Bean Temperature: For this I simply wrapped the TC around the supplied thermometer, kept it out of the way of the tryer, and brought it out through the underside of the air exhaust/bean entry funnel

Max Environmental Temperature:
This is more complicated. After lots of experiments, I placed the TC outside the drum and above it. The skin of the roaster has three screws that are on the underside. These need to be loosened, and the skin turned so the bolts are at 1 o'clock. Then the TC can be pulled through the gap and tied to the upper right support bar:

This placement produces a fairly steady and useful indicator of the drum's temperature. Here is a profile:

At this spot, it is easy to control the speed of the roast after the first crack. One can drop power to slow the roast down, but make sure the drum temperature stays above about 240C (480F), so the roast doesn't stall out. Placing the probe below the drum puts it into the air being drawn into the roaster. I had it there initially, but no matter how hard I tried, I kept getting incredibly jittery readings like this:

While this is the fastest responding spot to monitor, it was just too noisy to be useful for controlling the roast's speed.
Venting Tips: If the airflow is kept above the 4 dial setting, all the smoke vents out of the grill at the rear of the roaster.

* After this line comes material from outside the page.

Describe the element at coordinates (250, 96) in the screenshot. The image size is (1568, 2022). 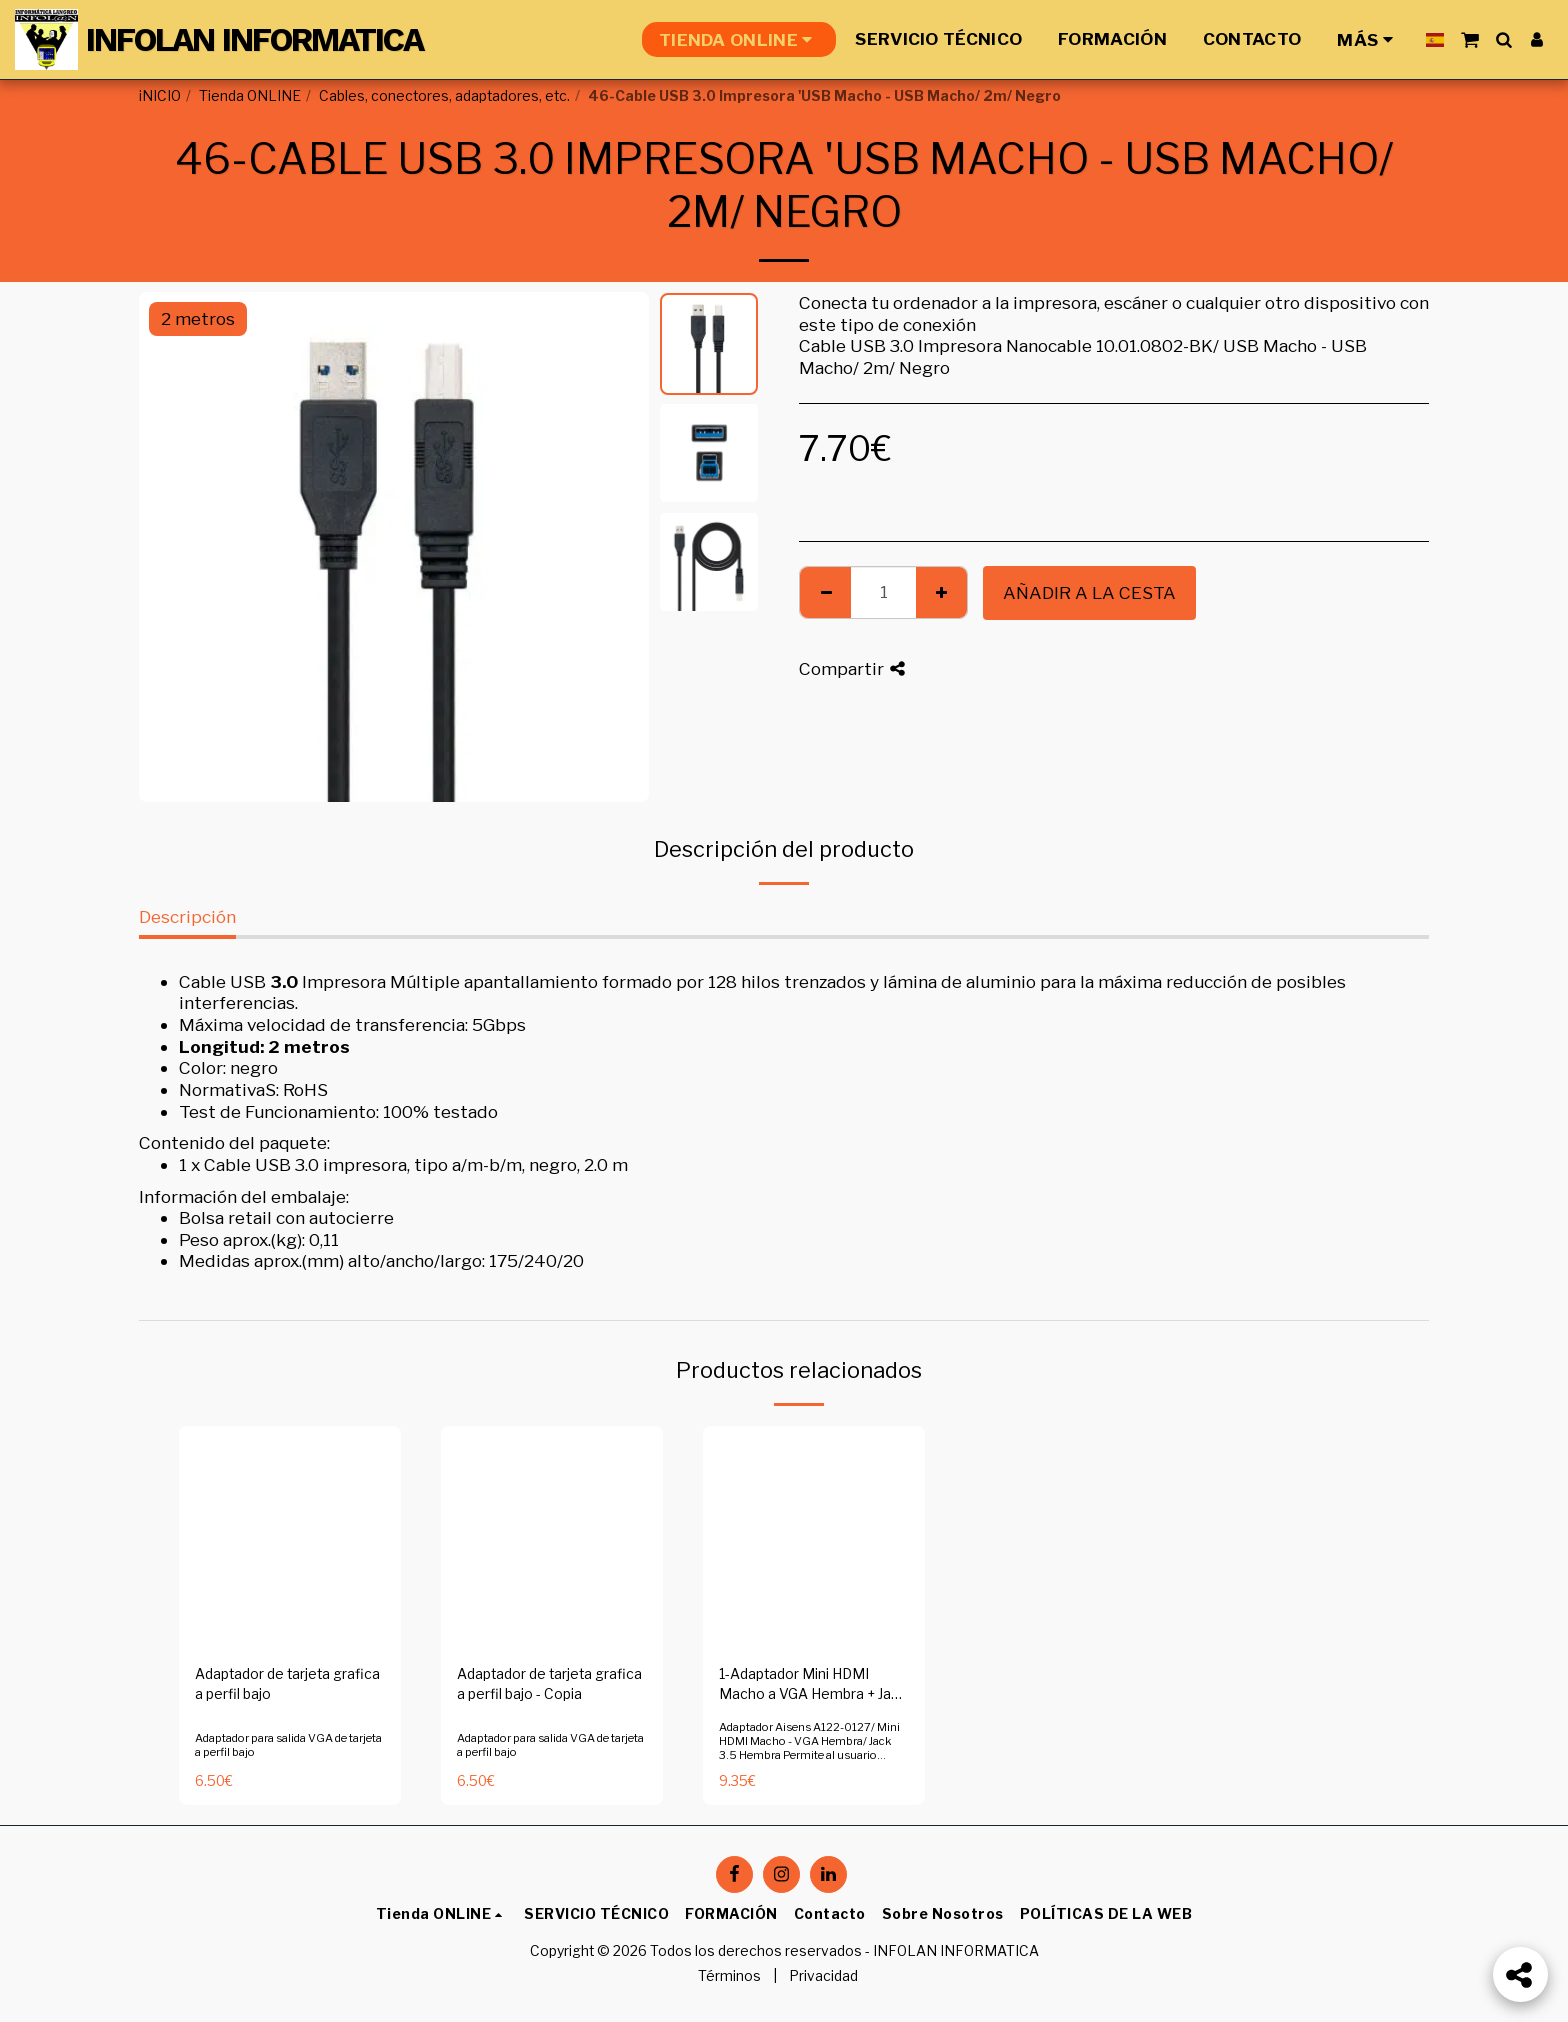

This makes constructing an effective venting system easy. I place mine on my cook top underneath the vent hood. This also requires a deflector to block the horizontal outflow and deflect it up to the hood:

I also tried roasting backing the exhaust to the window. Even in my old building, which has negative pressure (i.e. air blows in when opening windows), the exhaust vented out without problems. However, the air intake points in the same direction as the exhaust, so it was sucking in cold air. This really slowed the roast down, taking it from 13 to 19 minutes even when I kept the drum temperatures up to par:

So people roasting by the window in the winter, will need put a deflector at the air intake, so it gets warmer room air.